Ama CHP’nin başörtüsü teklifi, sağ partileri AKP’ye yakınlaştırdı. İYİ Parti Genel Başkanı Meral Akşener, “Başörtüsü meselesi bizim için bitmiştir” dedi. Saadet Partisi Genel Başkanı Temel Karamollaoğlu da “Başörtüsü konusunda CHP ile aynı fikirde değiliz” dedi. Bu sözler, AKP’nin anayasa değişikliği teklifine destek vereceklerinin işaretiydi. Böylece muhalefeti parçalarken, kendi ittifakını güçlendirecek.
Muhalefeti Zayıflatacak
Üçüncü avantaj, teklifi desteklemeyecek olan CHP ve Yeşil Sol Parti’yi samimiyetsizlik ve başörtüsü düşmanlığıyla suçlayarak propaganda yapacak. CHP, başörtüsü teklifini helalleşme adına yaptığını söylüyor. Ama bu teklifin gereksiz olduğunu, başörtülülerin zaten kamuda çalışabildiğini biliyor. Bu yüzden anayasa değişikliği teklifine karşı çıkacak.
Yeşil Sol Parti de başörtüsü teklifine karşı çıkacak. Çünkü bu partinin kadın hakları ve lgbt+ hakları konusunda hassas bir duruşu var. Başörtüsünün kadınları baskı altına aldığını, lgbt+'ların ise yok sayıldığını düşünüyor.

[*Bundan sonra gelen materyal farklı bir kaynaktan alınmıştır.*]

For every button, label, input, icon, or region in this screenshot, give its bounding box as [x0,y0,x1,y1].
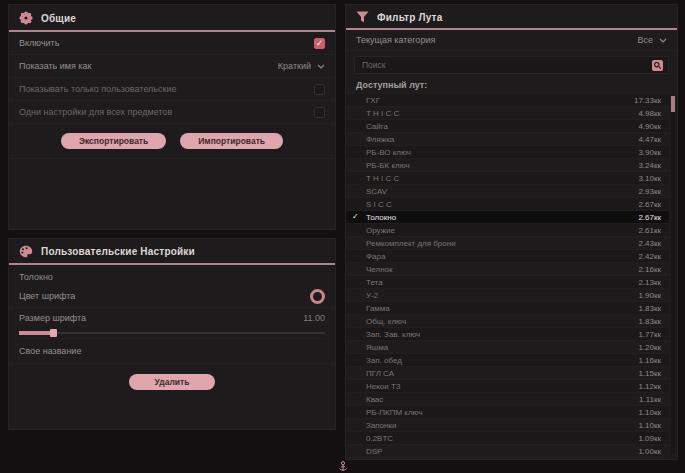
category-select[interactable]: Все [637,35,667,45]
setting-only-custom: Показывать только пользовательские [9,78,335,101]
loot-item-value: 1.16кк [638,356,661,365]
gear-icon [19,11,33,25]
custom-name-row: Свое название [9,339,335,364]
loot-item-row[interactable]: Запонки1.10кк [346,419,669,432]
setting-name-mode: Показать имя как Краткий [9,55,335,78]
loot-item-value: 1.10кк [638,421,661,430]
name-mode-select[interactable]: Краткий [278,61,325,71]
loot-item-name: Общ. ключ [366,317,406,326]
loot-item-row[interactable]: Гамма1.83кк [346,302,669,315]
delete-button[interactable]: Удалить [129,374,215,390]
loot-item-value: 3.24кк [638,161,661,170]
selected-item-name: Толокно [9,265,335,285]
enable-checkbox[interactable]: ✓ [314,38,325,49]
loot-item-value: 1.10кк [638,408,661,417]
funnel-icon [356,11,369,23]
loot-item-row[interactable]: S I C C2.67кк [346,198,669,211]
only-custom-checkbox[interactable] [314,84,325,95]
loot-item-row[interactable]: Некои ТЗ1.12кк [346,380,669,393]
loot-item-row[interactable]: Яшма1.20кк [346,341,669,354]
loot-item-row[interactable]: Оружие2.61кк [346,224,669,237]
loot-item-name: T H I C C [366,109,399,118]
loot-item-row[interactable]: T H I C C4.98кк [346,107,669,120]
panel-general: Общие Включить ✓ Показать имя как Кратки… [8,4,336,230]
loot-item-value: 1.77кк [638,330,661,339]
loot-item-name: 0.2BTC [366,434,393,443]
slider-fill [19,331,53,335]
palette-icon [19,245,33,258]
loot-item-name: Сайга [366,122,388,131]
scrollbar[interactable] [671,95,675,454]
panel-general-title: Общие [41,13,76,24]
color-wheel-icon[interactable] [310,289,325,304]
category-row: Текущая категория Все [346,30,677,51]
loot-item-row[interactable]: Сайга4.90кк [346,120,669,133]
loot-item-value: 2.67кк [638,213,661,222]
loot-item-row[interactable]: Челнок2.16кк [346,263,669,276]
loot-item-row[interactable]: РБ-ПКПМ ключ1.10кк [346,406,669,419]
custom-name-input[interactable] [93,345,325,357]
mod-config-window: Общие Включить ✓ Показать имя как Кратки… [0,0,685,473]
font-size-row: Размер шрифта 11.00 [9,308,335,328]
panel-general-header: Общие [9,5,335,30]
loot-item-value: 1.90кк [638,291,661,300]
panel-custom-header: Пользовательские Настройки [9,239,335,263]
setting-enable-label: Включить [19,38,59,48]
loot-item-row[interactable]: 0.2BTC1.09кк [346,432,669,445]
search-input[interactable] [360,59,648,71]
loot-item-value: 17.33кк [634,96,661,105]
search-icon[interactable] [652,60,663,71]
loot-item-name: ПГЛ СА [366,369,394,378]
loot-item-row[interactable]: Фляжка4.47кк [346,133,669,146]
slider-handle[interactable] [50,329,57,337]
name-mode-value: Краткий [278,61,311,71]
loot-item-name: Гамма [366,304,390,313]
loot-item-row[interactable]: Тета2.13кк [346,276,669,289]
loot-item-value: 2.42кк [638,252,661,261]
panel-loot-filter: Фильтр Лута Текущая категория Все [345,4,678,460]
loot-item-name: Оружие [366,226,395,235]
same-for-all-checkbox[interactable] [314,107,325,118]
loot-item-row[interactable]: ✓Толокно2.67кк [346,211,669,224]
loot-item-row[interactable]: Зап. обед1.16кк [346,354,669,367]
loot-item-row[interactable]: Ремкомплект для брони2.43кк [346,237,669,250]
setting-same-for-all-label: Одни настройки для всех предметов [19,107,172,117]
loot-item-name: Ремкомплект для брони [366,239,456,248]
panel-custom-title: Пользовательские Настройки [41,246,195,257]
loot-item-value: 1.15кк [638,369,661,378]
loot-item-row[interactable]: Зап. Зав. ключ1.77кк [346,328,669,341]
loot-item-value: 2.67кк [638,200,661,209]
loot-item-row[interactable]: РБ-БК ключ3.24кк [346,159,669,172]
loot-item-value: 2.93кк [638,187,661,196]
loot-item-row[interactable]: У-21.90кк [346,289,669,302]
loot-item-value: 4.98кк [638,109,661,118]
panel-filter-title: Фильтр Лута [377,12,442,23]
loot-item-row[interactable]: Фара2.42кк [346,250,669,263]
drag-handle-icon[interactable] [338,461,347,472]
general-buttons: Экспортировать Импортировать [9,133,335,149]
loot-item-name: Некои ТЗ [366,382,401,391]
loot-item-row[interactable]: РБ-ВО ключ3.90кк [346,146,669,159]
panel-custom-settings: Пользовательские Настройки Толокно Цвет … [8,238,336,430]
loot-item-name: Яшма [366,343,388,352]
loot-item-name: РБ-ВО ключ [366,148,411,157]
loot-item-row[interactable]: Общ. ключ1.83кк [346,315,669,328]
section-divider [9,158,335,159]
loot-item-value: 1.83кк [638,317,661,326]
loot-item-row[interactable]: ПГЛ СА1.15кк [346,367,669,380]
loot-item-row[interactable]: ГХГ17.33кк [346,94,669,107]
import-button[interactable]: Импортировать [180,133,283,149]
loot-item-name: РБ-БК ключ [366,161,410,170]
loot-item-name: Челнок [366,265,393,274]
loot-item-row[interactable]: SCAV2.93кк [346,185,669,198]
export-button[interactable]: Экспортировать [61,133,166,149]
font-size-slider[interactable] [19,328,325,339]
scrollbar-thumb[interactable] [671,96,675,112]
loot-item-row[interactable]: DSP1.00кк [346,445,669,458]
loot-list: ГХГ17.33ккT H I C C4.98ккСайга4.90ккФляж… [346,93,669,458]
loot-item-row[interactable]: Квас1.11кк [346,393,669,406]
loot-item-name: Толокно [366,213,396,222]
font-color-label: Цвет шрифта [19,291,75,301]
loot-item-name: РБ-ПКПМ ключ [366,408,423,417]
loot-item-row[interactable]: T H I C C3.10кк [346,172,669,185]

Erdoğan, bu iki partiye yüklenmek için fırsat kolluyor. “CHP’nin başörtüsü teklifi samimiyetsizdir” diyecek. “Yeşil Sol Parti’nin kadın hakları savunuculuğu yalandır” diyecek. “Bu iki parti, başörtülülerin ve ailelerin düşmanıdır” diyecek. Böylece CHP’yi Kılıçdaroğlu’nun kurşunuyla vuracak.
Aile Bütünlüğünü Güçlendirecek
Dördüncü avantaj, başörtüsü vesilesiyle anayasa değişiklik teklifine aile bütünlüğüne dair cümleler sıkıştırarak hem kadınları koruyan bazı hükümlerden kurtulmuş hem de lgbt+'ları ezmek için anayasal dayanağa kavuşmuş olacak.
AKP, aile yapısını korumak ve güçlendirmek istiyor. Bu amaçla kadınların boşanma hakkını kısıtlamak, çocuk yaşta evliliği meşrulaştırmak gibi politikalar izliyor.
Bu politikaların anayasal güvenceye kavuşması için iktidar, anayasa değişikliği teklifine aile bütünlüğünü ilgilendiren maddeler ekleyecek. Bu maddeler, kadınların haklarını ihlal edecek. Ama iktidar bunu gizleyecek. Sadece başörtülülerin haklarını savunduğunu söyleyecek.
Muhalefeti kendi silahıyla vurmak ne akıllıca hamle değil mi? Muhalefet aklı böyle çalıştıkça iktidar hiç çalışmasa da olur.